The same MRI machine and acquisition protocol or the same neuroradiology team should ideally be used to minimise variability between studies and radiology reports.14 Radiologists should also have a high level of experience with and knowledge about MRI, as MRI reports made by radiologists without specific expertise in neuroradiology have shown lower sensitivity and a higher false-negative rate in the detection of new MS lesions than those performed by experienced neuroradiologists.24 This suggests that a neuroradiology team with experience in performing and interpreting MRI studies in patients with MS improves clinical outcomes.

The assessment committee recommends that working teams be stable and in close communication. The activity of neuroradiologists should be organised by neurology subspecialty; this promotes specialisation and participation in research projects. To improve communication between neurologists and neuroradiologists, we recommend appointing “consultant” neuroradiologists based on their experience; these neuroradiologists will answer any questions posed by other specialists. This should be a rotating position, and the appointed neuroradiologists should be readily available through pre-established communication protocols.

As MS is a multidimensional disease, patients require multidisciplinary management. Coordination between all the specialists involved is essential to ensuring appropriate management.26,46,47 The existence of a multidisciplinary committee would ensure that the diagnosis, treatment, and follow-up of these patients meets the required standards. Table 5 includes our recommendations on the functions, responsibilities, and composition of the multidisciplinary team. Together with the specialists included in the support team (Table 5), multidisciplinary teams may include other specialists, according to the patient’s needs.

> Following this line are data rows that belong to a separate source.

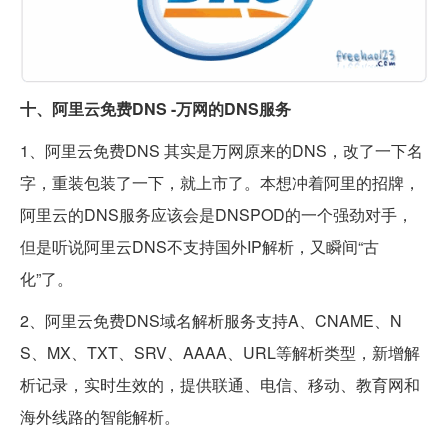
十、阿里云免费DNS -万网的DNS服务
1、阿里云免费DNS 其实是万网原来的DNS，改了一下名
字，重装包装了一下，就上市了。本想冲着阿里的招牌，
阿里云的DNS服务应该会是DNSPOD的一个强劲对手，
但是听说阿里云DNS不支持国外IP解析，又瞬间“古
化”了。
2、阿里云免费DNS域名解析服务支持A、CNAME、N
S、MX、TXT、SRV、AAAA、URL等解析类型，新增解
析记录，实时生效的，提供联通、电信、移动、教育网和
海外线路的智能解析。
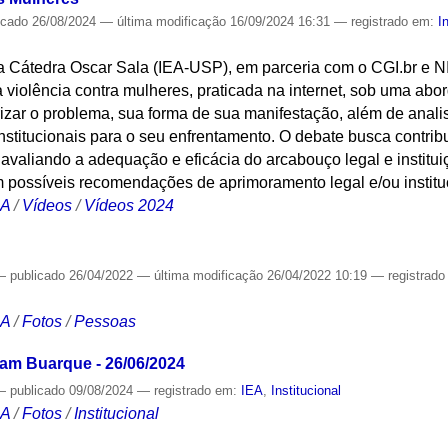
icado
26/08/2024
—
última modificação
16/09/2024 16:31
— registrado em:
I
da Cátedra Oscar Sala (IEA-USP), em parceria com o CGI.br e N
violência contra mulheres, praticada na internet, sob uma abor
izar o problema, sua forma de sua manifestação, além de anali
stitucionais para o seu enfrentamento. O debate busca contribu
avaliando a adequação e eficácia do arcabouço legal e institui
 possíveis recomendações de aprimoramento legal e/ou institu
CA
/
Vídeos
/
Vídeos 2024
—
publicado
26/04/2022
—
última modificação
26/04/2022 10:19
— registrad
CA
/
Fotos
/
Pessoas
vam Buarque - 26/06/2024
—
publicado
09/08/2024
— registrado em:
IEA
,
Institucional
CA
/
Fotos
/
Institucional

To contribute to the continuous improvement of the care provided to patients with MS, a management structure should be created to coordinate the neurology and neuroradiology departments. However, this practice is not sufficiently widespread among healthcare centres treating these patients. Establishing liaison sessions between neurologists and neuroradiologists, on the one hand, and the organisation and management team, on the other, may bring numerous improvements, such as sharing relevant information, developing shared protocols, analysing results using indicators, monitoring compliance with quality standards, and scheduling appointments. Table 6 presents the recommendations for liaison sessions established by the assessment committee.

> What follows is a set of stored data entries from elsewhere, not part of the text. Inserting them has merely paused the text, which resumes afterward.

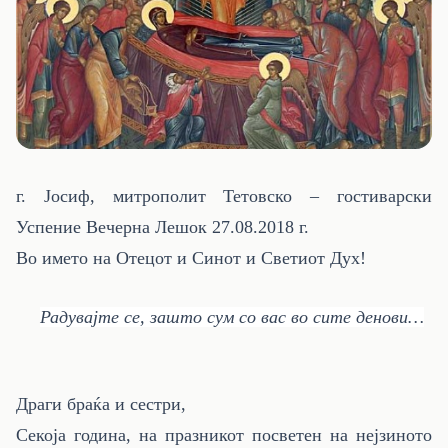
г. Јосиф, митрополит Тетовско – гостиварски
Успение Вечерна Лешок 27.08.2018 г.
Во името на Отецот и Синот и Светиот Дух!
Радувајте се, зашто сум со вас во сите денови…
Драги браќа и сестри,
Секоја година, на празникот посветен на нејзиното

One of the most frequent organisational problems in the hospital setting is the use of informal channels of communication. The use of informal mechanisms not only results in additional time costs for the professionals involved, but also has a detrimental effect on cases in which immediate action is needed.

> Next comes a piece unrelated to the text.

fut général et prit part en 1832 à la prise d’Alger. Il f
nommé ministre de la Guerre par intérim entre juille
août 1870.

Establishing formal channels of communication would result in faster, more efficient coordination between professionals. Communication should be automated whenever possible, adapting to each centre’s possibilities. To standardise communication channels, such mechanisms as alert systems, telephone calls, and mobile instant messaging applications may be implemented. Communication should be bilateral, with the receiver sending confirmation of receipt.